-- Opening Marker --

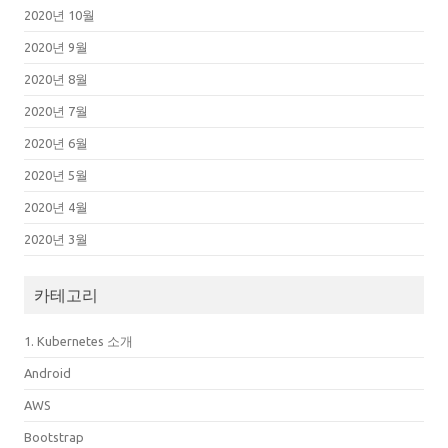
2020년 10월
2020년 9월
2020년 8월
2020년 7월
2020년 6월
2020년 5월
2020년 4월
2020년 3월
카테고리
1. Kubernetes 소개
Android
AWS
Bootstrap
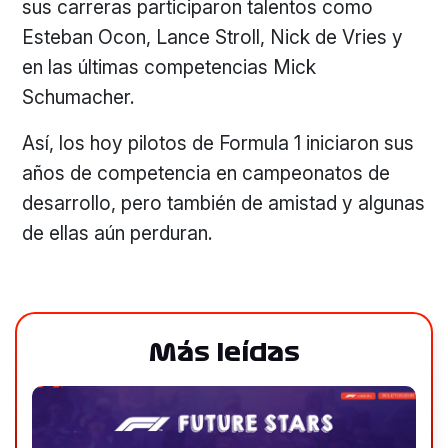
sus carreras participaron talentos como
Esteban Ocon, Lance Stroll, Nick de Vries y
en las últimas competencias Mick
Schumacher.
Así, los hoy pilotos de Formula 1 iniciaron sus
años de competencia en campeonatos de
desarrollo, pero también de amistad y algunas
de ellas aún perduran.
Más leídas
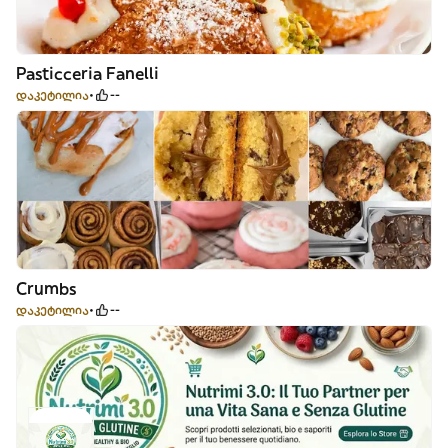
Pasticceria Fanelli
დაკეტილია
--
Crumbs
დაკეტილია
--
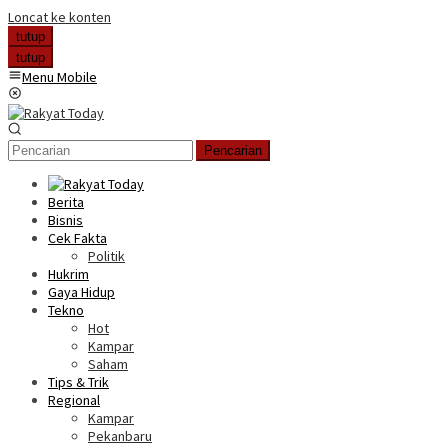
Loncat ke konten
tutup
tutup
Menu Mobile
Pencarian
Berita
Bisnis
Cek Fakta
Politik
Hukrim
Gaya Hidup
Tekno
Hot
Kampar
Saham
Tips & Trik
Regional
Kampar
Pekanbaru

-- Closing Marker --

ASSIGNED TASK –
Any picture in the material is to be dropped; the rest is repeated exactly.

RESULT –
2020년 10월
2020년 9월
2020년 8월
2020년 7월
2020년 6월
2020년 5월
2020년 4월
2020년 3월
카테고리
1. Kubernetes 소개
Android
AWS
Bootstrap
sus carreras participaron talentos como
Esteban Ocon, Lance Stroll, Nick de Vries y
en las últimas competencias Mick
Schumacher.
Así, los hoy pilotos de Formula 1 iniciaron sus
años de competencia en campeonatos de
desarrollo, pero también de amistad y algunas
de ellas aún perduran.
Más leídas
Pasticceria Fanelli
დაკეტილია
--
Crumbs
დაკეტილია
--
Loncat ke konten
tutup
tutup
Menu Mobile
Pencarian
Berita
Bisnis
Cek Fakta
Politik
Hukrim
Gaya Hidup
Tekno
Hot
Kampar
Saham
Tips & Trik
Regional
Kampar
Pekanbaru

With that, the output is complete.